Production and integration of Cygnus spacecraft are performed in Dulles, Virginia. The Cygnus service module is mated with the pressurized cargo module at the launch site, and mission operations are conducted from control centers in Dulles, Virginia and Houston, Texas.

== Spacecraft ==

This was the twelfth flight of the Enhanced-sized Cygnus PCM. Northrop Grumman named this spacecraft after Piers Sellers, in celebration of his role in assembling the International Space Station.

== Manifest ==
Cygnus spacecraft is loaded with 3651 kg of research, hardware, and crew supplies.

- Crew supplies: 1352 kg
- Science investigations: 896 kg
- Spacewalk equipment: 60 kg
- Vehicle hardware: 1308 kg
- Computer resources: 35 kg

==ISS reboost==
Aside from the orbital delivery, Cygnus performed the program's first operational reboost of the ISS. The space station's orbit needs to be changed from time to time as it naturally falls back in Earth's atmosphere.

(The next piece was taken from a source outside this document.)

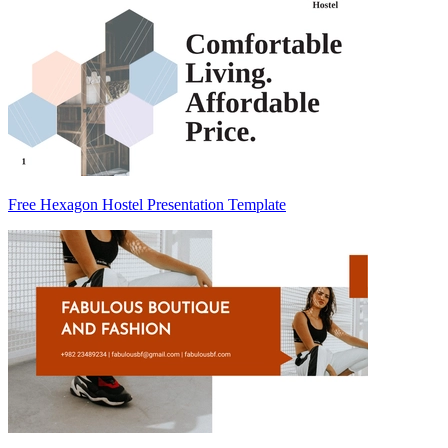
Free Hexagon Hostel Presentation Template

The ISS will change its attitude by about 90 degrees before executing the Cygnus reboost on 18 June 2022.

On 20 June 2022 at 15:20 UTC, Cygnus NG-17 gimbal engine was scheduled to fire for 5 minutes and 1 second but the firing was aborted after 5 seconds.

On Saturday, June 25, 2022 at 17:42 UTC, Northrop Grumman’s Cygnus completed its first limited reboost of the International Space Station. Cygnus’ gimbaled delta velocity engine was used to adjust the space station’s orbit through a reboost of the altitude of the space station. The maneuver lasted 5 minutes, 1 second and raised the station’s altitude 1/10 of a mile at apogee and 5/10 of a mile at perigee.